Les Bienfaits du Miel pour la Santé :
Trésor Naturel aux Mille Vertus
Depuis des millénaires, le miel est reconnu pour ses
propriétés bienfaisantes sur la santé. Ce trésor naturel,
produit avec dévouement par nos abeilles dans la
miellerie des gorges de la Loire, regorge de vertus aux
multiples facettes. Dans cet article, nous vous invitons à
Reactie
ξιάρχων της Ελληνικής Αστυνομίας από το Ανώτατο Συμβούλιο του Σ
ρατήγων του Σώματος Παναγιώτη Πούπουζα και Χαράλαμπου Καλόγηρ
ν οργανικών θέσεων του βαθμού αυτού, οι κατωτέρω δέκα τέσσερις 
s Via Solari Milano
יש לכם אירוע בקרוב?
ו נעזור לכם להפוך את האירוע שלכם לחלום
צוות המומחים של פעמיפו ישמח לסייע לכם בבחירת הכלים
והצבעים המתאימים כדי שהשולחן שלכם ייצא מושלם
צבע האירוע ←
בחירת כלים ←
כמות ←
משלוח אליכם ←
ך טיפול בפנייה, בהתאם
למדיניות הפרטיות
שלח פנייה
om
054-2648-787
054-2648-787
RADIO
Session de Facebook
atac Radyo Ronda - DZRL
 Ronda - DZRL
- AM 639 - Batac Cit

* * * * *

- PROBLEM DETAILS
Give back exactly the lines from the one containing "יש לכם אירוע בקרוב?" through the end of the material above, and nothing else.

- SOLUTION
יש לכם אירוע בקרוב?
ו נעזור לכם להפוך את האירוע שלכם לחלום
צוות המומחים של פעמיפו ישמח לסייע לכם בבחירת הכלים
והצבעים המתאימים כדי שהשולחן שלכם ייצא מושלם
צבע האירוע ←
בחירת כלים ←
כמות ←
משלוח אליכם ←
ך טיפול בפנייה, בהתאם
למדיניות הפרטיות
שלח פנייה
om
054-2648-787
054-2648-787
RADIO
Session de Facebook
atac Radyo Ronda - DZRL
 Ronda - DZRL
- AM 639 - Batac Cit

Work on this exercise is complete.